To clarify concussion and what you should do about it, we spoke to Dr Richard Sylvester, consultant neurologist at the Institute of Sport Exercise & Health.

What is concussion?

The simple answer is concussion is a mild traumatic brain injury. The complicated answer is we don’t really know, because the problem is when you get an injury around the head and neck you can get symptoms from lots of different things. So, for instance, a neck injury can cause headaches that have nothing directly to do with the brain. But for the purposes of simplicity, it’s a brain injury that causes fairly rapid symptoms and usually gets better spontaneously.

How do concussions occur? Is it always an impact injury?

It doesn’t actually have to be an impact injury. Your brain is made up of billions and billions of cells, and there are a lot of things keeping them in place, feeding them, keeping them healthy. What we think disrupts that and causes an acute brain injury is not necessarily an impact to the head, when your skull protects you. It’s the deceleration – so your brain moves very rapidly – or even the rotation that you get with these injuries.
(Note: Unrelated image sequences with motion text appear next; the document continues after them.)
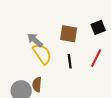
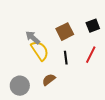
brown square: (69, 34) -> (65, 32), turned -36
brown semicircle: (37, 84) -> (49, 80), moved, turned 48

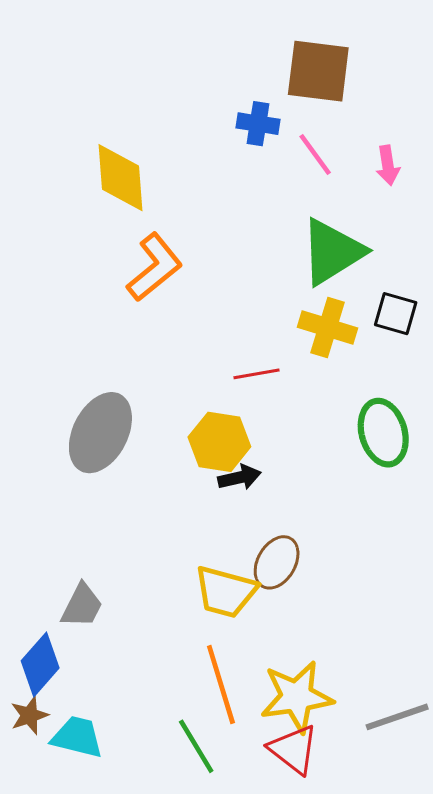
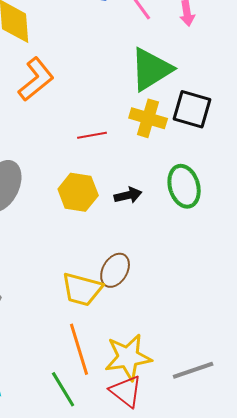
black square: (396, 314) -> (192, 109), size x1.4
red line: (256, 374) -> (92, 135), moved
black arrow: (239, 477) -> (128, 195), moved

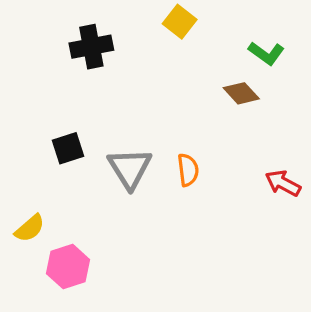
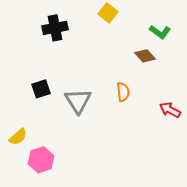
orange semicircle: (188, 170) -> (123, 92), moved

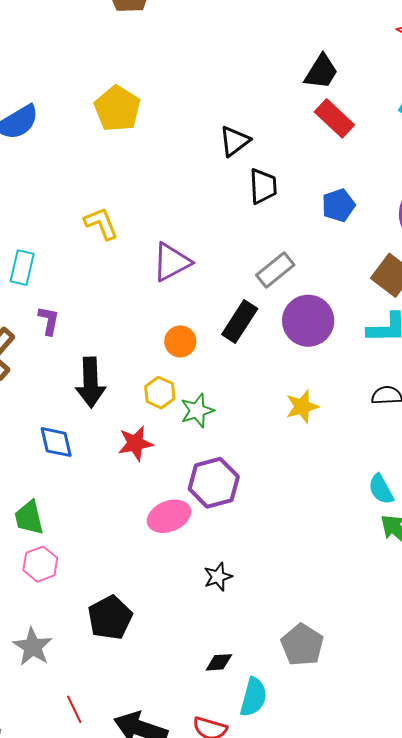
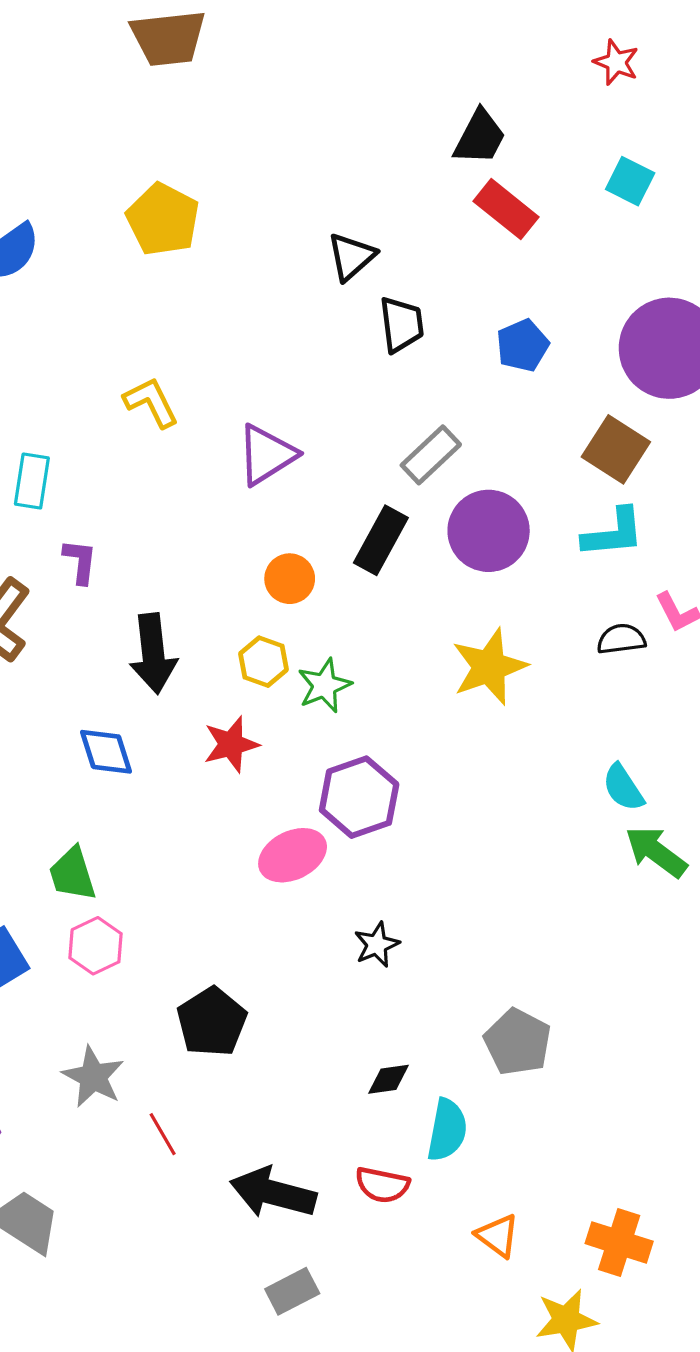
yellow star: (302, 407) -> (489, 667), size x1.4
red line: (74, 709) -> (163, 1134), moved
So your brain is sitting there inside some fluid and it’s protected by the very thick bone of the skull, which protects from direct impact. But when you have an impact either to the head or upper body, or deceleration, you get rapid movement in the brain, and that’s probably the hallmark of the injury that causes concussion.

So you could have it without a direct impact?

Yeah. The thing that I often see is, say, a rugby player is tackled and it’s an upper chest impact, but their neck gets almost a whiplash-like mechanism. That causes the brain injury.

How can you identify concussion?

It is really difficult to diagnose, even for experts, so in the amateur game where you don’t necessarily have medically-trained people present it can be even more difficult.

The first thing is that if you see someone is unconscious, even briefly, then that’s pretty likely to be a brain problem. But actually loss of consciousness only occurs after about 10% of concussions and that can even be missed. In the professional sporting game you get replays from multiple cameras and sometimes you look at three or four replays before you see someone briefly losing consciousness.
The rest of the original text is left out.